The numbers do not lie. They’re all pretty incredible, too. Here are some start/boot numbers, with the 7080 left and the (much more expensive) P-5550 numbers right:
Description | Action | 7080 Micro | P-5550 |
---|---|---|---|
Desktop to machine off | Shutdown | 7.92 sec | 13.02 sec |
Turned off to desktop | Cold boot | 10.46 sec | 16.01 sec |
Desktop to desktop | Restart | 21.26 sec | 30.01 sec |
Across the board, then, the $1,200 7080 Micro is significantly faster than the $4K-plus Precision 5550 Workstation. Of course, this takes no account of the more expensive unit’s Radeon Pro GPU. The 7080 Micro simply relies on its built-in Intel UHD Graphics 630 circuitry to render bits on its Dell 2717D UltraSharp monitor, and does so reasonably well. But this comparison is unfair to the P-5550 because UHD 630 is not like a dedicated GPU, especially a professional-grade one like the P-5550’s Nvidia Quadro T2000.
But Wait, There’s More…
The CrystalDiskMark results are also mostly faster than those from the P-5550. The lead-in screenshot shows the 7080 Micro’s CDM results. Compare those for the P-5550 and you get the following, where I’ve bolded the best times in each category so you can see that the 7080 Micro beats the P-5550 in 6 out of 8 categories.
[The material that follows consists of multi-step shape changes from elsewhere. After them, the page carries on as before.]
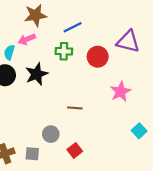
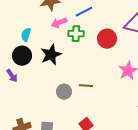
pink arrow: (27, 39) -> (59, 23), moved
gray circle: (51, 134) -> (64, 92), moved

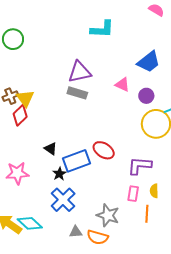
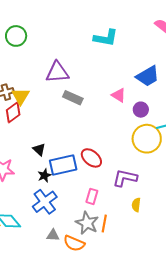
purple triangle: (80, 72) -> (57, 72), moved
pink rectangle: (133, 194) -> (92, 196), moved
orange line: (147, 214) -> (104, 223), moved

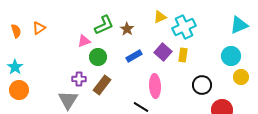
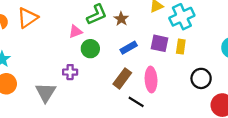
orange triangle: (39, 28) -> (28, 18), size x1.5
purple square: (163, 52) -> (160, 43), turned -30
brown rectangle: (102, 85) -> (122, 78), moved
gray triangle: (68, 100) -> (46, 92), moved

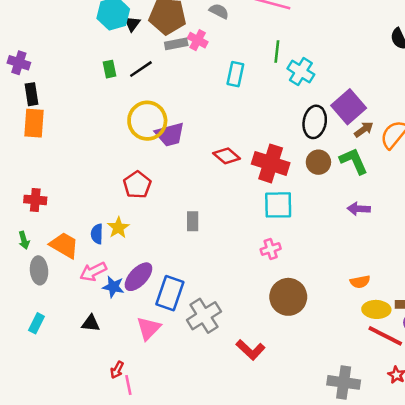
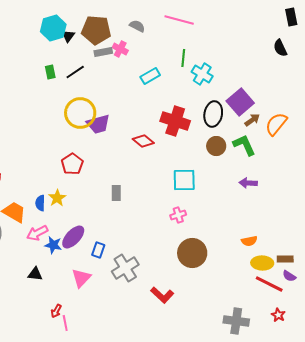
cyan rectangle: (235, 74) -> (150, 76), turned 48
red cross: (271, 163) -> (175, 121), moved
blue rectangle: (170, 293) -> (98, 250), size x0.6

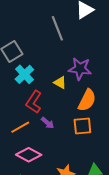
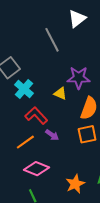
red L-shape: (34, 102) -> (36, 116), turned 110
CDM Label | Action | 7080 Micro | P-5550 |
---|---|---|---|
SEQ1M/Q8T1 | Read | 3364.8 | 3373.64 |
Write | 2790.49 | 2334.67 | |
SEQ1M/Q1T1 | Read | 2147.04 | 1716.39 |
Write | 2800.90 | 2056.88 | |
RND4K/Q32T16 | Read | 1972.38 | 630.64 |
Write | 2152.12 | 358.26 | |
RND4K/Q1T1 | Read | 60.54 | 41.21 |
Write | 108.21 | 119.34 |
I’m particularly impressed with the 4K Random write numbers with queue depth of 32 and thread count of 16, at which the 7080 Micro kills the P-5550 (read is more than 3 times faster; write is more than 6 times faster). With a queue depth and thread counts of 1 each, it’s a split decision: the 7080 Micro is almost 50% faster at reads, and the P-5550 is about 10% faster at writes. Even when the P-5550 comes out ahead it’s by less than 10% in both cases. To me, that puts the 7080 Micro way, way ahead of the P-5550, especially considering the price differential.